劉禅がしゃべらないので、しばらく沈黙がおりた。
諸葛亮が目をあげた。
「じつに不思議なことですが、とても興味深いおはなしです。それで劉禅さま、おからだはなんともありませんか」
「というと」
「頭が痛むとか、吐き気がするとか」
「いや、それはなんともない」
「そうですか。大丈夫ですか」
「だいぶ眠たくなってきた」
「それはそれは。時間をとりましたね。申し訳ありません」
諸葛亮はしばらく考えたのち言った。
「劉禅さま、ひとつお願いがあります。

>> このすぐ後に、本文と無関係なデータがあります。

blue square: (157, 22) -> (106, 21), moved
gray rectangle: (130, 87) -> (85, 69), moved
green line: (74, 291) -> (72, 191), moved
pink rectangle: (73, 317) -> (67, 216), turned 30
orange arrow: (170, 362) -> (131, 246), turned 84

このことは誰にもお話しされないようお願いします」
「光栄のことか」
「そうです」
「父上にもか」
「劉備様には、そうですね、折を見て、わたくしからお話ししまましょう」
「他人にしゃべるとまずいことがあるのか」
「まだわかりませんが、よく考えないといけません」
「そうかな」
「あまりに不思議なことなので、聴く者が信用しないかもしれません。人によっては、失礼ながら、劉禅さまが気が触れたと思うかもしれません」
「ふむ。それは困るな。皆と遊べなくなるかな」
「そうなるかもしれません」
「だが、わたしのいったことに嘘はないぞ」
「ですから、いましばらく内密に。この件はまた、ゆっくりお話しさせてください」
「わかった。黙っておこう」
ふたりは立ち上がり、警備の兵士とともに出ていった。
劉禅に、諸葛亮の隣の男の名を聞いたが知らなかった。
劉禅から耿周に訊いてもらったところ、尹黙という名前で、劉禅の教育の責任者だという。